INSTRUCTIONS TO FOLLOW: What is needed is a word-for-word transcript of the listing, free of pictures.

EXTRACTED DATA:
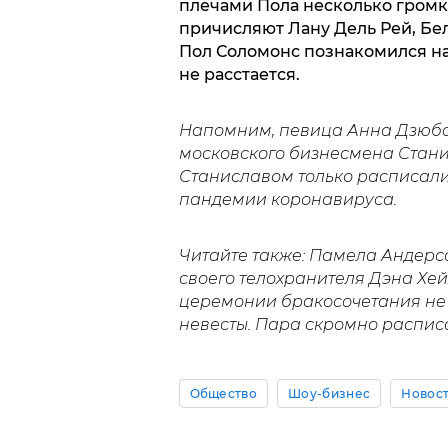
плечами Пола несколько гром
причисляют Лану Дель Рей, Бел
Пол Соломонс познакомился на
не расстается.
Напомним, певица Анна Дзюба из
московского бизнесмена Стани
Станиславом только расписалис
пандемии коронавируса.
Читайте также: Памела Андер
своего телохранителя Дэна Хейх
церемонии бракосочетания не 
невесты. Пара скромно распис
Общество
Шоу-бизнес
Новос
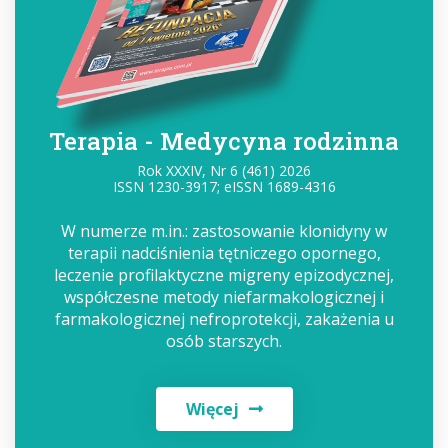
Terapia - Medycyna rodzinna
Rok XXXIV, Nr 6 (461) 2026
ISSN 1230-3917; eISSN 1689-4316
W numerze m.in.: zastosowanie klonidyny w
terapii nadciśnienia tętniczego opornego,
leczenie profilaktyczne migreny epizodycznej,
współczesne metody niefarmakologicznej i
farmakologicznej nefroprotekcji, zakażenia u
osób starszych.
Więcej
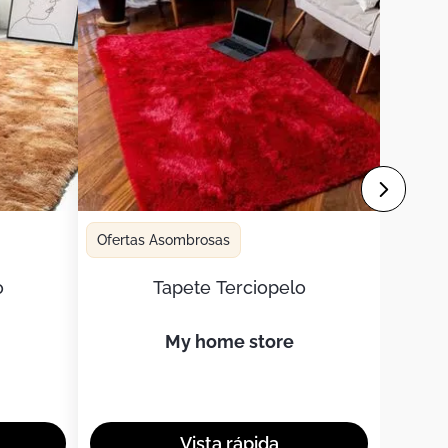
Ofertas Asombrosas
o
Tapete Terciopelo
my home store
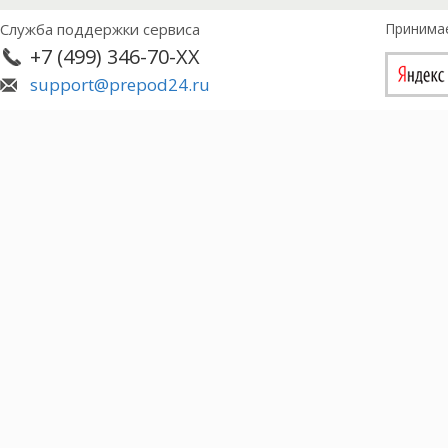
Служба поддержки сервиса
Принима
+7 (499) 346-70-XX
support@prepod24.ru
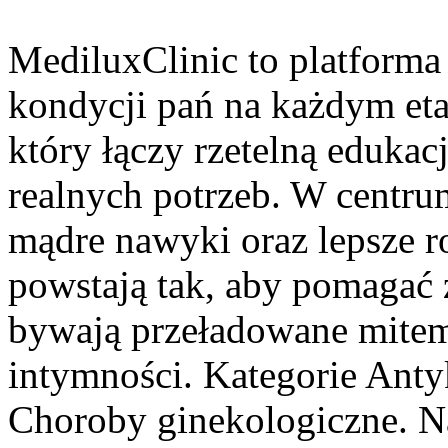
MediluxClinic to platforma
kondycji pań na każdym etap
który łączy rzetelną eduka
realnych potrzeb. W centrum
mądre nawyki oraz lepsze r
powstają tak, aby pomagać 
bywają przeładowane mitem,
intymności. Kategorie Anty
Choroby ginekologiczne. N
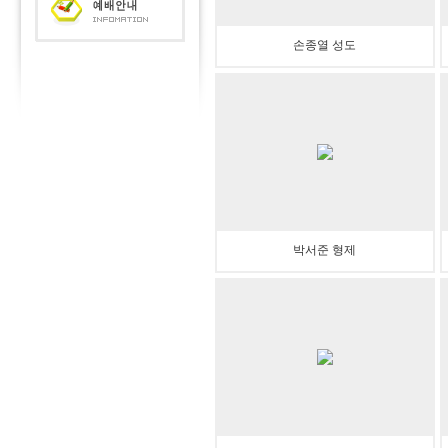
손종열 성도
박서준 형제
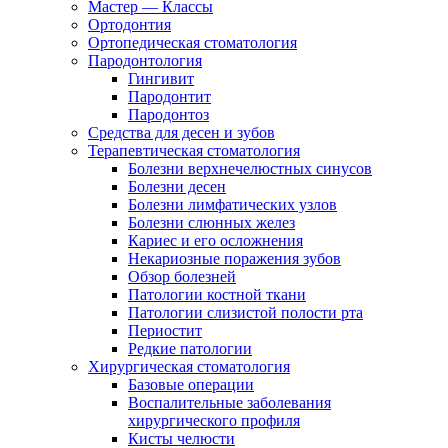
Мастер — Классы
Ортодонтия
Ортопедическая стоматология
Пародонтология
Гингивит
Пародонтит
Пародонтоз
Средства для десен и зубов
Терапевтическая стоматология
Болезни верхнечелюстных синусов
Болезни десен
Болезни лимфатических узлов
Болезни слюнных желез
Кариес и его осложнения
Некариозные поражения зубов
Обзор болезней
Патологии костной ткани
Патологии слизистой полости рта
Периостит
Редкие патологии
Хирургическая стоматология
Базовые операции
Воспалительные заболевания
хирургического профиля
Кисты челюсти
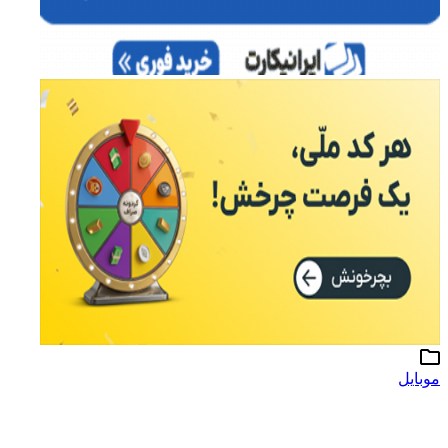
وبایل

TASK RESULT:
плечами Пола несколько гром
причисляют Лану Дель Рей, Бел
Пол Соломонс познакомился на
не расстается.
Напомним, певица Анна Дзюба из
московского бизнесмена Стани
Станиславом только расписалис
пандемии коронавируса.
Читайте также: Памела Андер
своего телохранителя Дэна Хейх
церемонии бракосочетания не 
невесты. Пара скромно распис
Общество
Шоу-бизнес
Новос
Terapia - Medycyna rodzinna
Rok XXXIV, Nr 6 (461) 2026
ISSN 1230-3917; eISSN 1689-4316
W numerze m.in.: zastosowanie klonidyny w
terapii nadciśnienia tętniczego opornego,
leczenie profilaktyczne migreny epizodycznej,
współczesne metody niefarmakologicznej i
farmakologicznej nefroprotekcji, zakażenia u
osób starszych.
Więcej
Ofertas Asombrosas
o
Tapete Terciopelo
my home store
Служба поддержки сервиса
Принима
+7 (499) 346-70-XX
support@prepod24.ru
MediluxClinic to platforma
kondycji pań na każdym etap
który łączy rzetelną eduka
realnych potrzeb. W centrum
mądre nawyki oraz lepsze r
powstają tak, aby pomagać 
bywają przeładowane mitem,
intymności. Kategorie Anty
Choroby ginekologiczne. N
손종열 성도
박서준 형제
Мастер — Классы
Ортодонтия
Ортопедическая стоматология
Пародонтология
Гингивит
Пародонтит
Пародонтоз
Средства для десен и зубов
Терапевтическая стоматология
Болезни верхнечелюстных синусов
Болезни десен
Болезни лимфатических узлов
Болезни слюнных желез
Кариес и его осложнения
Некариозные поражения зубов
Обзор болезней
Патологии костной ткани
Патологии слизистой полости рта
Периостит
Редкие патологии
Хирургическая стоматология
Базовые операции
Воспалительные заболевания
хирургического профиля
Кисты челюсти
وبایل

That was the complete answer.